YOUR GOAL -
State the number of lines below in which the word "FRIO" appears. Nothing else belongs in the answer.

Top of RECORDS FOR PROCESSING

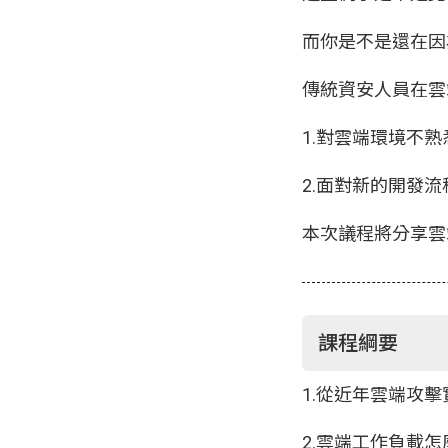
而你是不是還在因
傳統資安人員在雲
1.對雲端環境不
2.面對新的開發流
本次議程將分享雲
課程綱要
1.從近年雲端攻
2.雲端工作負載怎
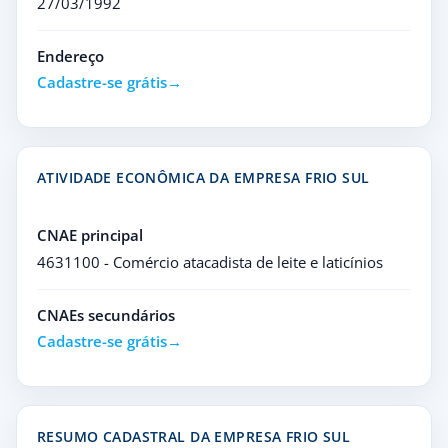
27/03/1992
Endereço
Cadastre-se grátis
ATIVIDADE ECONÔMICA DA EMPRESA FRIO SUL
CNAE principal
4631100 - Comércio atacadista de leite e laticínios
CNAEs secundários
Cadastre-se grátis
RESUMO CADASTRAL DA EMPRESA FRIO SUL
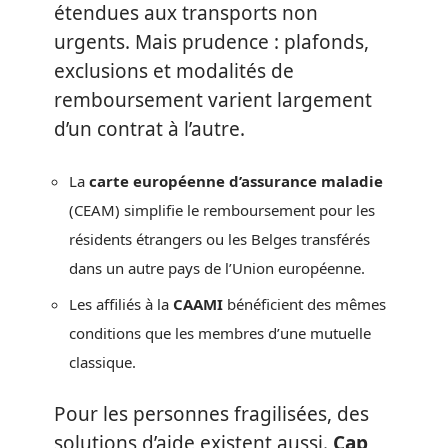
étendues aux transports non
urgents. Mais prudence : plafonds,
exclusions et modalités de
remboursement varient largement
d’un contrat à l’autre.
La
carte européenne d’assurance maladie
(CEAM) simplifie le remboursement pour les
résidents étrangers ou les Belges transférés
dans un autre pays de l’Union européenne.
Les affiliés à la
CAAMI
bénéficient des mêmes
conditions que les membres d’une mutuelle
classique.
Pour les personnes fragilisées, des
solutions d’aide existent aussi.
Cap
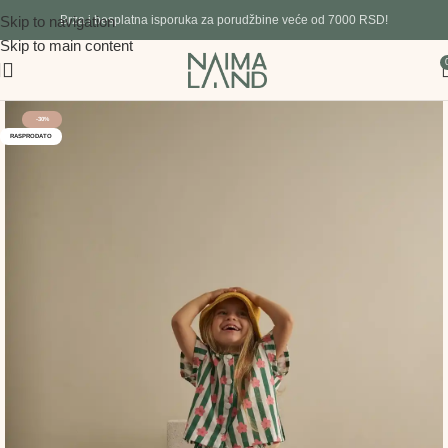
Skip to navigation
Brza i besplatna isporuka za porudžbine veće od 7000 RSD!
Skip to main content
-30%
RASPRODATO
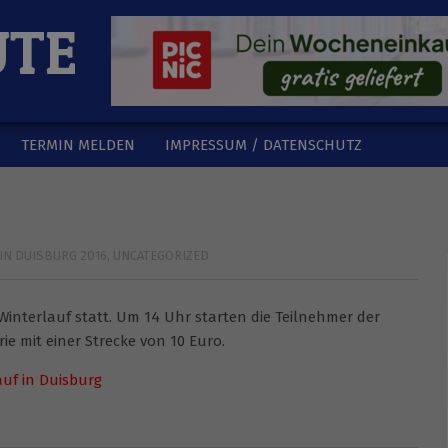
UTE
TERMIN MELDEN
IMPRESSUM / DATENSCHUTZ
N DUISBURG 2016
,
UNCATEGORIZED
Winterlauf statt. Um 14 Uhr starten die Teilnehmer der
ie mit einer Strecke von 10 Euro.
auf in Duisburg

Bottom of RECORDS FOR PROCESSING

FINISHED EXERCISE -
2